-- EXERCISE DATA follows --

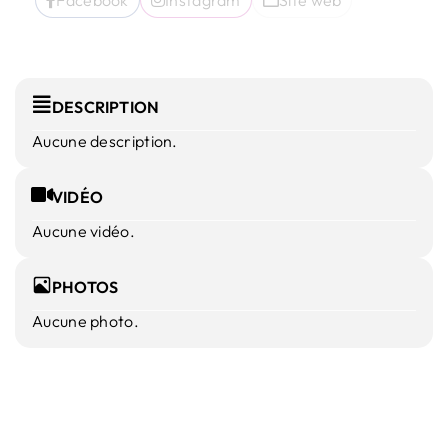
DESCRIPTION
Aucune description.
VIDÉO
Aucune vidéo.
PHOTOS
Aucune photo.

-- EXERCISE DATA concluded --

### ASSIGNMENT
The answer must be the data above, repeated exactly, with no pictures.

### RESPONSE AREA
DESCRIPTION
Aucune description.
VIDÉO
Aucune vidéo.
PHOTOS
Aucune photo.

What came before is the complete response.